Are you one of thousands of people who toss and turn and have trouble getting to sleep?
A new study at Flinders University is investigating whether Re-timer glasses can help insomniacs’ body clock finally get a good night’s sleep.
Insomnia is a very common disorder that affects the lives of about 2.5 million Australians.
The study is seeking to treat those whose main difficulty is getting to sleep initially but who sleep relatively soundly after finally getting to sleep.
The green-light glasses, developed by sleep and psychology experts at Flinders University, are used around the world by business and sporting people, students and shift workers for jetlag and assorted sleep disorders, often in tandem with other measures.
“We want to see how long it takes the insomniac group to benefit from using the devices, in their home environment,” says trial leader Dr Nicole Lovato, from the Adelaide Institute for Sleep Health at Flinders University, Bedford Park.
Previous Flinders University studies with normal sleepers showed the glasses can delay the body clock when used in the evening, or to shift the body clock earlier when the Re-timers are used in the morning.
“Our past research has shown that the insomnia problem to taking a long time to fall asleep, or sleep onset insomnia, is caused by a body clock that is delayed,” says research supervisor Professor Leon Lack.
“Since we know the Re-timers correct the timing of the delayed body clock by shifting it earlier in time when used in the mornings, we are confident that they can also help those with sleep onset insomnia when used in the mornings.”
People who have difficulty falling asleep are invited to take part in the trial by emailing email@example.com or call 7221 8307.
Patients will be asked to wear the novel optical device, which looks like spectacles with small light emitting diodes attached to the lower frames, at home, in the morning after they wake up, for one week only.
“We have demonstrated this treatment is effective at retiming the body clock in those who have otherwise good sleep,” Dr Lovato says.
“In this world-first study, we will examine the effectiveness of these light devices for improving sleep and the daytime feelings in those who suffer from insomnia.”
The wearable devices capitalise on the effect of light on our daily rhythms and endogenous body clock.
Exposure to specific kinds of blue-green (as opposed to white) light can be useful to reduce jetlag, treat insomnia, shift worker disorderly sleep, and a type of depression called seasonal affective disorder or as it stimulates the production of melatonin, a hormone that controls circadian rhythm.

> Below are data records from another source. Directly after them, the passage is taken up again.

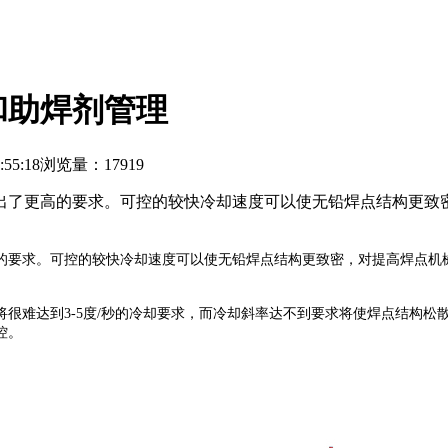
和助焊剂管理
55:18
浏览量：17919
出了更高的要求。可控的较快冷却速度可以使无铅焊点结构更致
的要求。可控的较快冷却速度可以使无铅焊点结构更致密，对提高焊点机
将很难达到
3-5
度
/
秒的冷却要求，而冷却斜率达不到要求将使焊点结构松
控。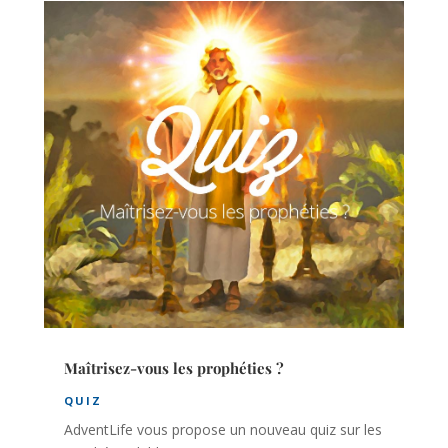
Maîtrisez-vous les prophéties ?
QUIZ
AdventLife vous propose un nouveau quiz sur les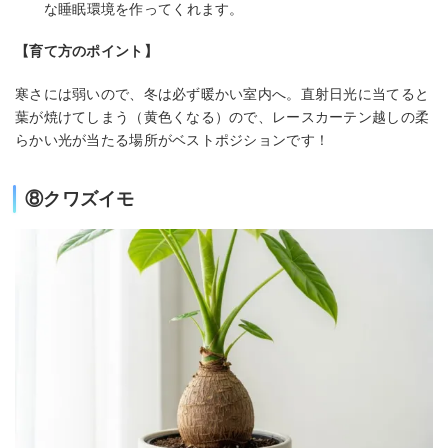
な睡眠環境を作ってくれます。
【育て方のポイント】
寒さには弱いので、冬は必ず暖かい室内へ。直射日光に当てると
葉が焼けてしまう（黄色くなる）ので、レースカーテン越しの柔
らかい光が当たる場所がベストポジションです！
⑧クワズイモ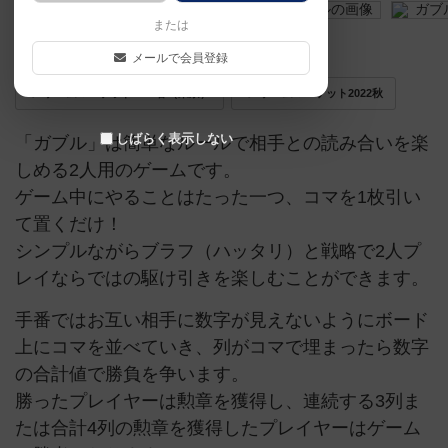
または
〜 決闘に勝ち越せ 〜
メールで会員登録
ゲームマーケット2018春（東京）
ゲームマーケット2022秋
しばらく表示しない
「ガブル」は簡単なルールで相手との読み合いを楽
しめる2人用のゲームです。
ゲーム中にやることはたった一つ、コマを1枚引い
て置くだけ！
シンプルながらブラフ（ハッタリ）と戦略で2人プ
レイならではの駆け引きを楽しむことができます。
手番ではお互い相手に数字が見えないようにボード
上にコマを並べていき、列がコマで埋まったら数字
の合計値で勝負を争います。
勝ったプレイヤーは勲章を獲得し、連続する3列ま
たは合計4列の勲章を獲得したプレイヤーはゲーム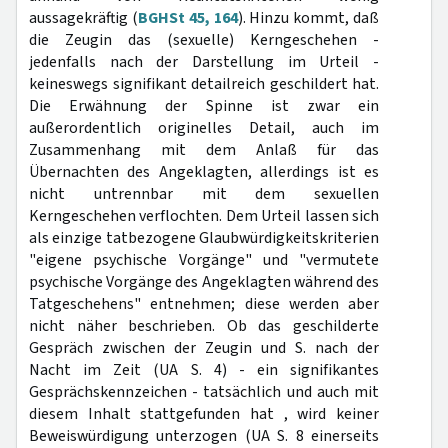
aussagekräftig (
BGHSt 45, 164
). Hinzu kommt, daß
die Zeugin das (sexuelle) Kerngeschehen -
jedenfalls nach der Darstellung im Urteil -
keineswegs signifikant detailreich geschildert hat.
Die Erwähnung der Spinne ist zwar ein
außerordentlich originelles Detail, auch im
Zusammenhang mit dem Anlaß für das
Übernachten des Angeklagten, allerdings ist es
nicht untrennbar mit dem sexuellen
Kerngeschehen verflochten. Dem Urteil lassen sich
als einzige tatbezogene Glaubwürdigkeitskriterien
"eigene psychische Vorgänge" und "vermutete
psychische Vorgänge des Angeklagten während des
Tatgeschehens" entnehmen; diese werden aber
nicht näher beschrieben. Ob das geschilderte
Gespräch zwischen der Zeugin und S. nach der
Nacht im Zeit (UA S. 4) - ein signifikantes
Gesprächskennzeichen - tatsächlich und auch mit
diesem Inhalt stattgefunden hat , wird keiner
Beweiswürdigung unterzogen (UA S. 8 einerseits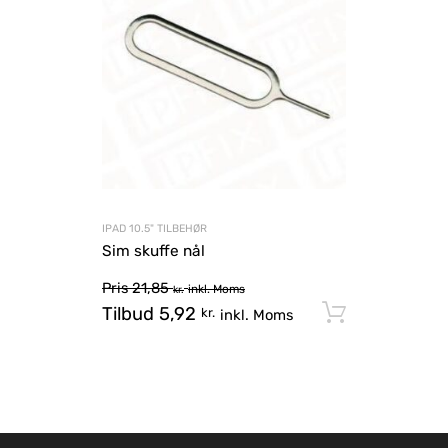
IPAD 10.5" TILBEHØR
Sim skuffe nål
Pris
21,85
inkl. Moms
kr.
Tilbud
5,92
Tilføj til
kr.
inkl. Moms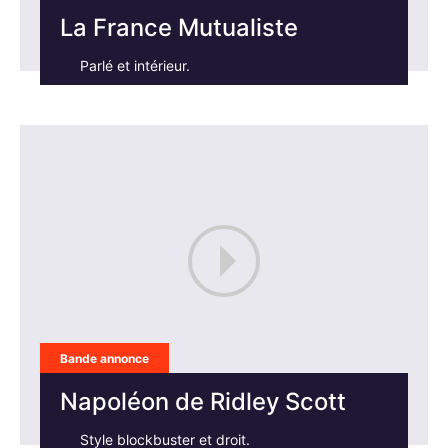
La France Mutualiste
Parlé et intérieur.
Bande annonce
Napoléon de Ridley Scott
Style blockbuster et droit.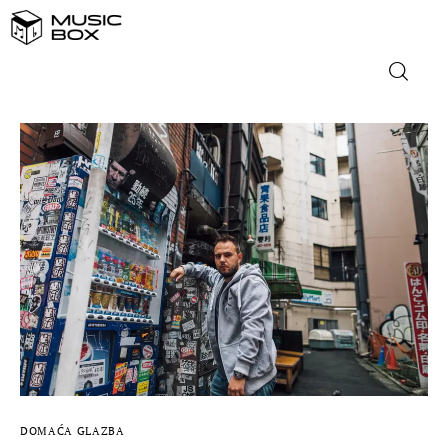
NASLOVNICA
DOMAĆA GLAZBA
STRANA GLAZBA
FILM
MUSIC BOX
DOMAĆA GLAZBA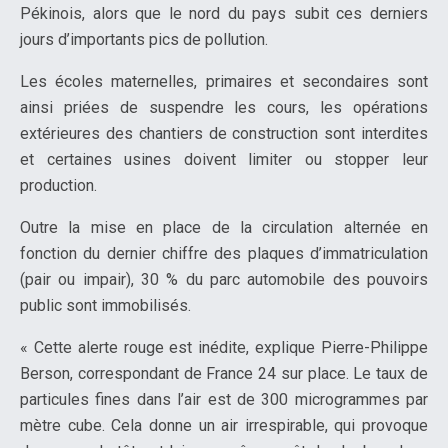
Pékinois, alors que le nord du pays subit ces derniers
jours d’importants pics de pollution.
Les écoles maternelles, primaires et secondaires sont
ainsi priées de suspendre les cours, les opérations
extérieures des chantiers de construction sont interdites
et certaines usines doivent limiter ou stopper leur
production.
Outre la mise en place de la circulation alternée en
fonction du dernier chiffre des plaques d’immatriculation
(pair ou impair), 30 % du parc automobile des pouvoirs
public sont immobilisés.
« Cette alerte rouge est inédite, explique Pierre-Philippe
Berson, correspondant de France 24 sur place. Le taux de
particules fines dans l’air est de 300 microgrammes par
mètre cube. Cela donne un air irrespirable, qui provoque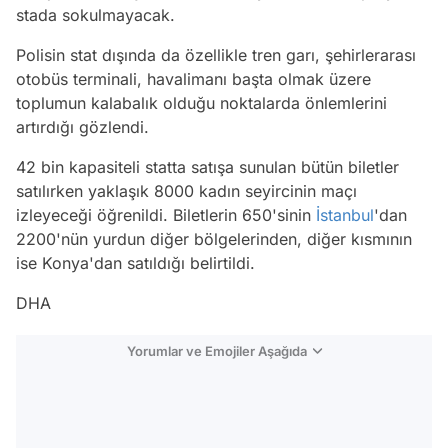
stada sokulmayacak.
Polisin stat dışında da özellikle tren garı, şehirlerarası
otobüs terminali, havalimanı başta olmak üzere
toplumun kalabalık olduğu noktalarda önlemlerini
artırdığı gözlendi.
42 bin kapasiteli statta satışa sunulan bütün biletler
satılırken yaklaşık 8000 kadın seyircinin maçı
izleyeceği öğrenildi. Biletlerin 650'sinin
İstanbul
'dan
2200'nün yurdun diğer bölgelerinden, diğer kısmının
ise Konya'dan satıldığı belirtildi.
DHA
Yorumlar ve Emojiler Aşağıda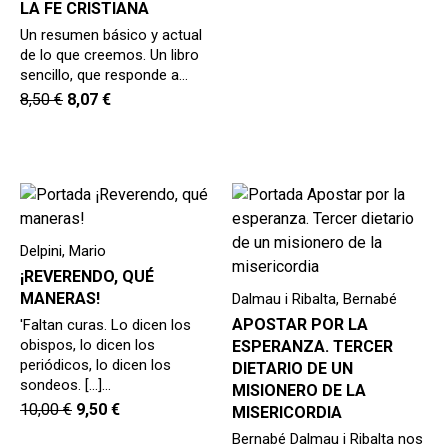
LA FE CRISTIANA
Un resumen básico y actual
de lo que creemos. Un libro
sencillo, que responde a…
8,50
€
8,07
€
Delpini, Mario
¡REVERENDO, QUÉ
MANERAS!
Dalmau i Ribalta, Bernabé
APOSTAR POR LA
'Faltan curas. Lo dicen los
obispos, lo dicen los
ESPERANZA. TERCER
periódicos, lo dicen los
DIETARIO DE UN
sondeos. [...]…
MISIONERO DE LA
10,00
€
9,50
€
MISERICORDIA
Bernabé Dalmau i Ribalta nos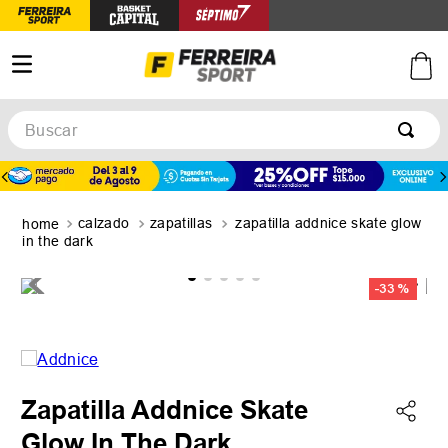
Buscar
calzado
zapatillas
zapatilla addnice skate glow
in the dark
-
33 %
Zapatilla Addnice Skate
Glow In The Dark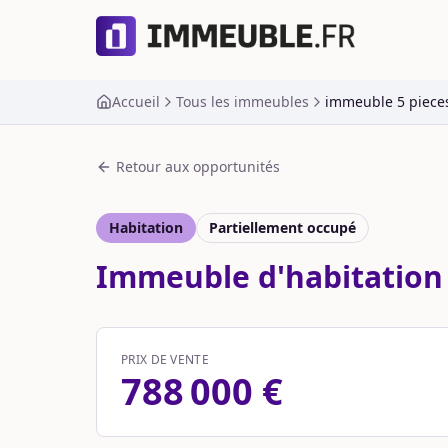
Accueil
Tous les immeubles
immeuble 5 piece
Retour aux opportunités
Habitation
Partiellement occupé
Immeuble d'habitation 
PRIX DE VENTE
788 000 €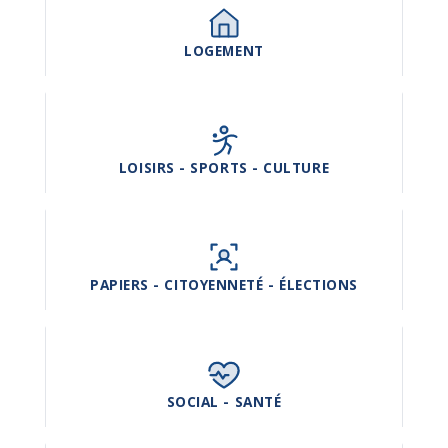
LOGEMENT
LOISIRS - SPORTS - CULTURE
PAPIERS - CITOYENNETÉ - ÉLECTIONS
SOCIAL - SANTÉ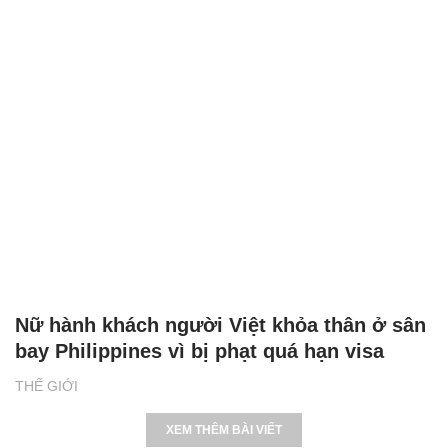
Nữ hành khách người Việt khỏa thân ở sân
bay Philippines vì bị phạt quá hạn visa
THẾ GIỚI
XEM THÊM BÀI VIẾT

Appropriately timed exposure to bright light can ‘re-time’ (or phase shift) the circadian rhythm and consequently help to alleviate the associated sleep difficulties and daytime routine (sequelae).
BACKGROUND: Circadian rhythms determine the timing of sleep and wakefulness across the 24-hour day. An individual with a ‘normally’ timed circadian rhythm will typically fall asleep at approximately 11pm and wake around 7am. However chronic sleep difficulties can occur when the circadian rhythm is mis-timed, leading to a sleep-wake rhythm that does not coincide with an individual’s preferred sleep-wake schedule. A late timed circadian rhythm can lead to difficulty falling asleep. Sleep onset insomnia is associated with delays of the circadian rhythm in the order of 2-3 hours. Later sleep onset times increase the tendency to sleep later into the morning in a bid to obtain sufficient sleep. However, when required to rise for work or social obligations (e.g. at 7am), an individual with a delayed circadian rhythm will experience extreme difficulty as they are attempting to rise at the time of maximum circadian sleepiness. The negative experience of this physiologically based difficulty, coupled with insufficient sleep, can amplify the negative consequences of difficulty falling asleep and reinforce the cycle of chronic insomnia.